More than 300 US airline pilots and crew have protested outside the White House over the permits given to Norwegian Air International to begin a low-cost transatlantic route between Cork and Boston.
Members of the Air Line Pilots Association, the world's largest pilots' union, dressed in full uniform were joined by other airline workers at a rally in Washington.
Carrying signs saying “#DenyNAI” and “Don’t break the ladder of opportunity for US workers”, the pilots paraded in the street in front of the White House.
They were joined by members of other trade unions, including the AFL-CIO, the Communication Workers of America and the Transport Workers Union of America.
The unions are strongly objecting to the Irish-registered airline’s application for a foreign carrier permit that would allow the airline to operate the transatlantic service.
The unions argue that the airline will erode wages and disrupt work practices. They claim that by registering in Ireland, instead of Norway, the airline is bypassing Norwegian employment, regulatory and tax laws with the intention of using lower-paid pilots from south-east Asia to fly from Ireland to the US.
Plans
The service would be an economic boon for Ireland as the airline plans to operate more low-fare flights out of Cork and later Shannon to various parts of the US.

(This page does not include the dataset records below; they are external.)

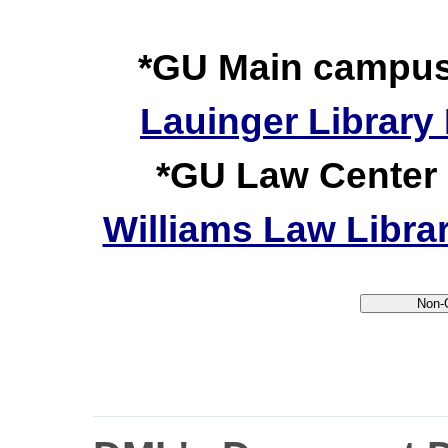
*GU Main campus a
Lauinger Library 
*GU Law Center a
Williams Law Librar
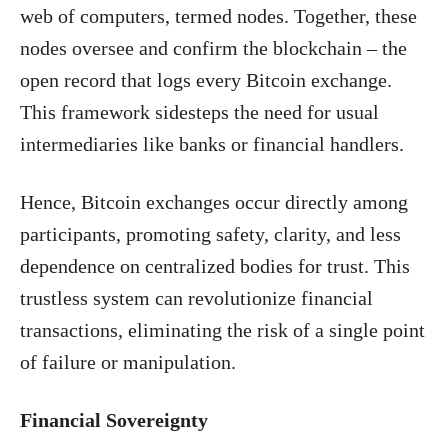
web of computers, termed nodes. Together, these
nodes oversee and confirm the blockchain – the
open record that logs every Bitcoin exchange.
This framework sidesteps the need for usual
intermediaries like banks or financial handlers.
Hence, Bitcoin exchanges occur directly among
participants, promoting safety, clarity, and less
dependence on centralized bodies for trust. This
trustless system can revolutionize financial
transactions, eliminating the risk of a single point
of failure or manipulation.
Financial Sovereignty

Prominent Irish business and political figures, including Ryanair chief executive Michael O'Leary and Irish Aviation Authority chief executive Eamon Brennan, were among the signatories to a letter sent to members of US congress urging them to support the service.
Lobbying efforts to have the new transatlantic service approved have reached the highest levels of power with Taoiseach Enda Kenny raising the issue with President Barack Obama during their St Patrick's Day meeting in the Oval Office.
The service has become a thorny political issue in the US.
Democratic presidential candidate Bernie Sanders has objected to the airline's permit saying that it would employ low-paid crews and "threaten the jobs of hundreds of thousands of flight attendants, mechanics, pilots and other airline workers in our country and in Europe".
Employment law
Capt
Tim Canoll
, president of the 53,000-member Air Line Pilots Association union, accused the Norwegian airline of creating a separate subsidiary in Ireland specifically to circumvent Norwegian employment law so they could source long-haul crews from south-east Asia.
“While they may have said at times that we intend to operate with US and EU crews, they have specifically refused to put that into the docket as proof of what they are going to do,” he said, speaking shortly after the Washington rally.
“Our fear is that they won’t write it down and tell our government they are going to do it, then they are not going to do it.”
Capt Halli Mulei, spokeswoman for the union's chapter at United Airlines, said that the unions were not concerned about Irish employment laws but those elsewhere in the world.
“We have a Norwegian company that’s going to have an operating certificate in Ireland but then use crews from all around the world. What country is going to have oversight and regulate their safety?” she said.
Susan Davis, the Washington-based spokeswoman representing Cork Airport in the push for permit approval, said that the claims of the unions were "bogus".
She denied that the airline would be using Asian crews.